▸ Your task: Copy, exactly as written, the lines that begin at the one containing "his experience that" and end at the one containing "the past few weeks. And it's funny how". Skip any pictures in the data below.

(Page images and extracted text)
┏━━

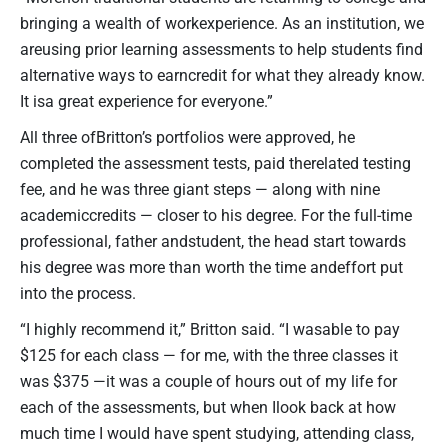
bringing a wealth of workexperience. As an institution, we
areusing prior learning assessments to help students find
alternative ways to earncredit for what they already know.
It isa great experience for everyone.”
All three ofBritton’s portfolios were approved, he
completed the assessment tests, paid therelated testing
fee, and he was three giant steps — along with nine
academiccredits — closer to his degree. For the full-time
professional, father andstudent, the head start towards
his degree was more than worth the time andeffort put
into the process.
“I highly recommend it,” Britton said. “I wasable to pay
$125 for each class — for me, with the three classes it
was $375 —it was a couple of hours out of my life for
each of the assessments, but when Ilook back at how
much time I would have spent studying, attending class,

┗━━
┏━━

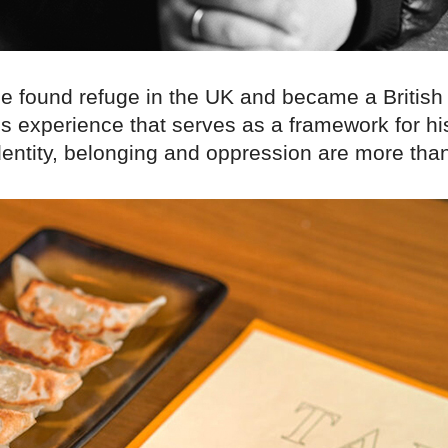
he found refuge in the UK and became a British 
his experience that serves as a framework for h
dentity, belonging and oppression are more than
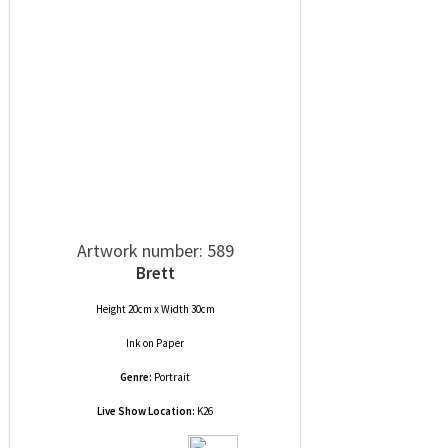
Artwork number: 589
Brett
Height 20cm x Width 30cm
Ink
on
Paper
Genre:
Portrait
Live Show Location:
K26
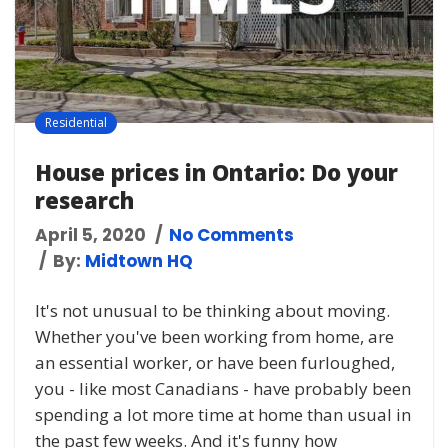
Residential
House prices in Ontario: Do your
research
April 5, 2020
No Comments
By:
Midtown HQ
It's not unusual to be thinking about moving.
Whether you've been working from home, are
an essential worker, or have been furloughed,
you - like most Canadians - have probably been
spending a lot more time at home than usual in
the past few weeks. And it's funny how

┗━━
┏━━

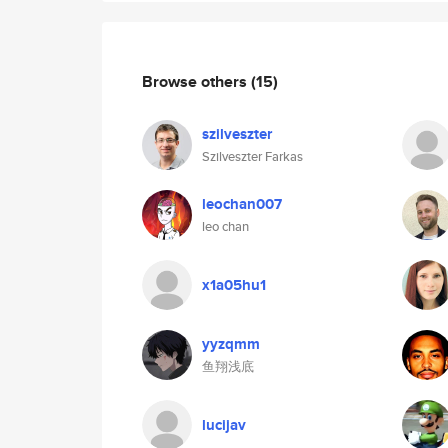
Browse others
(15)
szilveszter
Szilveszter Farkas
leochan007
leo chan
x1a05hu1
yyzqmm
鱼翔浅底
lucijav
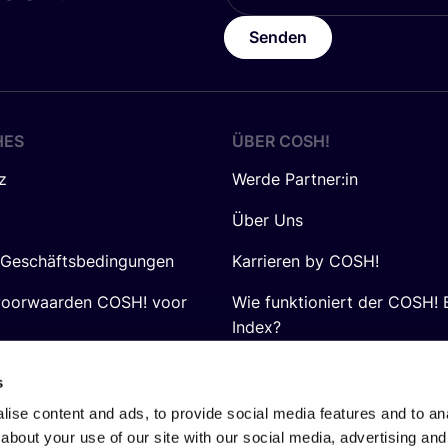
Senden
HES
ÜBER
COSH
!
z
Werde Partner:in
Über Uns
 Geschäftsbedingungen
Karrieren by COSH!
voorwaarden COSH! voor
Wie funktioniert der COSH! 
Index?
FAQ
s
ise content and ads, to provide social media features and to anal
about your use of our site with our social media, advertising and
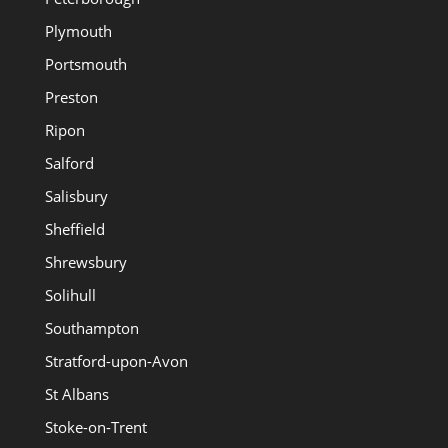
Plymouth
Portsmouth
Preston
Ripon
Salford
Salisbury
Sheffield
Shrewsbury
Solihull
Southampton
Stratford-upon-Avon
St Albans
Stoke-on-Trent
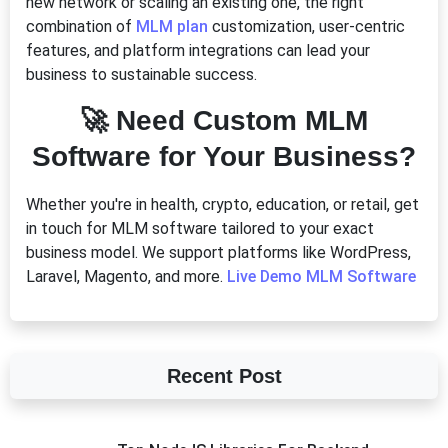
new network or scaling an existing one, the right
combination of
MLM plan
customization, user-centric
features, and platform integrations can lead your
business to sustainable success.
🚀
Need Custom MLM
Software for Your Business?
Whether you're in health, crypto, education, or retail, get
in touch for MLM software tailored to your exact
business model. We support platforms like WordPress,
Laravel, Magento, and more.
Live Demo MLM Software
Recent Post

┗━━

▸ Answer to the exercise:
his experience that serves as a framework for h
dentity, belonging and oppression are more than
Artwork number: 589
Brett
Height 20cm x Width 30cm
Ink
on
Paper
Genre:
Portrait
Live Show Location:
K26
Residential
House prices in Ontario: Do your
research
April 5, 2020
No Comments
By:
Midtown HQ
It's not unusual to be thinking about moving.
Whether you've been working from home, are
an essential worker, or have been furloughed,
you - like most Canadians - have probably been
spending a lot more time at home than usual in
the past few weeks. And it's funny how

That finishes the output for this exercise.